Per l’Europa il dilemma del secolo

LA GUERRA E LE ARMI. Il Pentagono ieri ha ospitato i vertici delle otto maggiori aziende di armi statunitensi per valutare la capacità industriale di soddisfare il fabbisogno di armamenti dell’Ucraina

Alberto Negri  14/04/2022

È lecito chiedersi dove stiamo andando a finire? Dovremmo domandarlo a Putin, che ha iniziato questa insensata e ingiustificata aggressione dell’Ucraina condotta come una guerra di annientamento.

Che rischia di far sprofondare un continente.
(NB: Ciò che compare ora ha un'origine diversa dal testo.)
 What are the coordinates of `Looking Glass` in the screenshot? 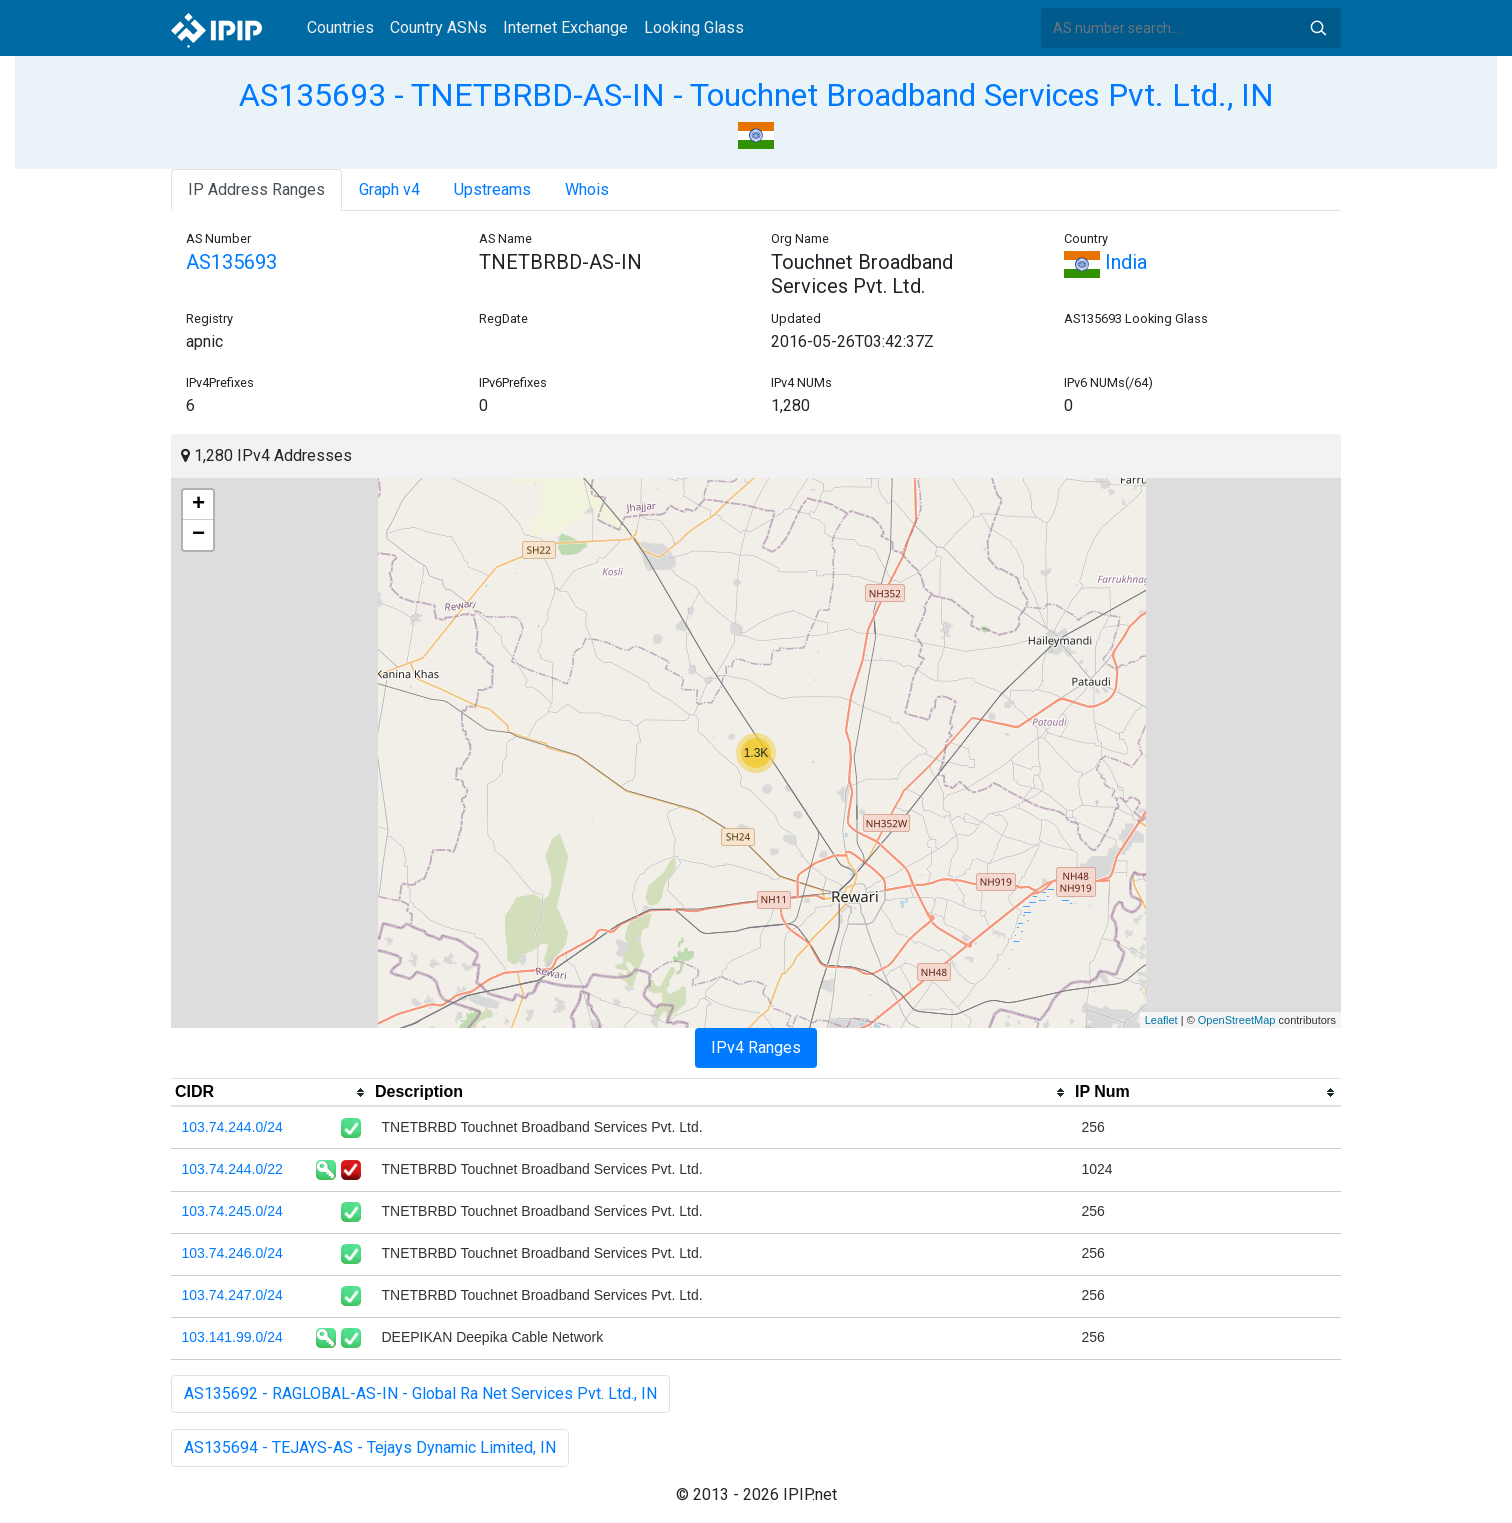 It's located at (694, 27). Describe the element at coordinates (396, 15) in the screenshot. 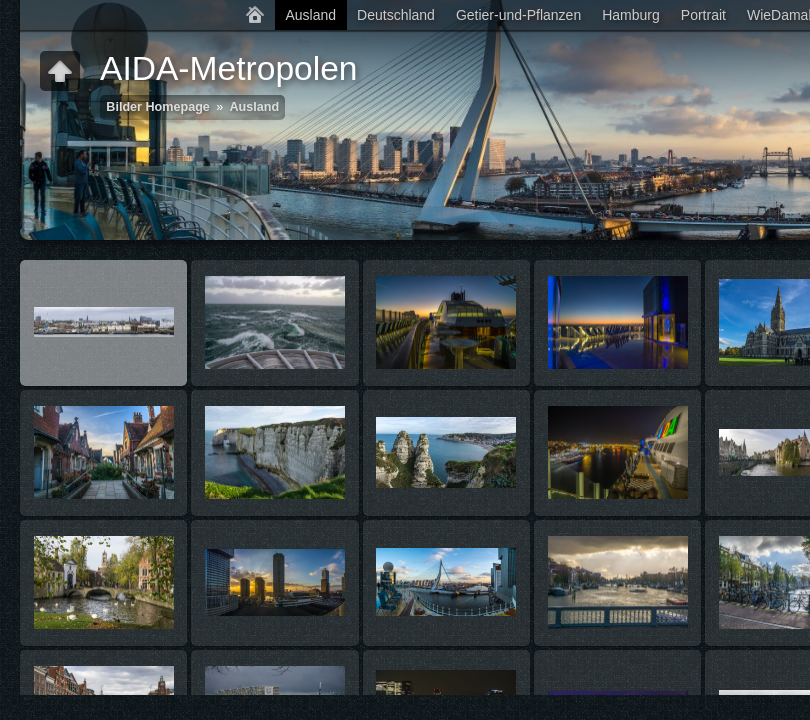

Dovremmo chiederlo anche a Zelensky – che un giorno molla uno schiaffo al presidente tedesco e un altro al papa – fino a che punto è pronto a spingersi per sacrificare se stesso e l’Ucraina. Perché dei negoziati Kiev-Mosca sappiamo poco o nulla e solo da fonti di parte. Eppure sono decisivi.

Ma l’unica risposta conosciuta che abbiamo al momento, quella degli Stati Uniti, è raggelante, speculare probabilmente alla violenza messa in campo da Mosca contro la popolazione civile. E viene fuori da un vertice tra i politici e il complesso militar-industriale, dove Hollywood rappresenta la sezione intrattenimento, come diceva Frank Zappa.

Il Pentagono ieri ha ospitato i vertici delle otto maggiori aziende di armi statunitensi per valutare la capacità industriale di soddisfare il fabbisogno di armamenti dell’Ucraina: la riunione è stata convocata per esaminare «il caso in cui la guerra si protragga per anni», ci informa la Reuters. Come per altro aveva già detto il segretario della Nato Stoltenberg, una sorta di ventriloquo di Washington. E così, se la guerra deve «protrarsi per anni» ieri Biden ha annunciato lo stanziamento di altri 800milioni di dollari in armi per Kiev – siamo a un totale di 2,4 miliardi di dollari in armi dagli Stati uniti.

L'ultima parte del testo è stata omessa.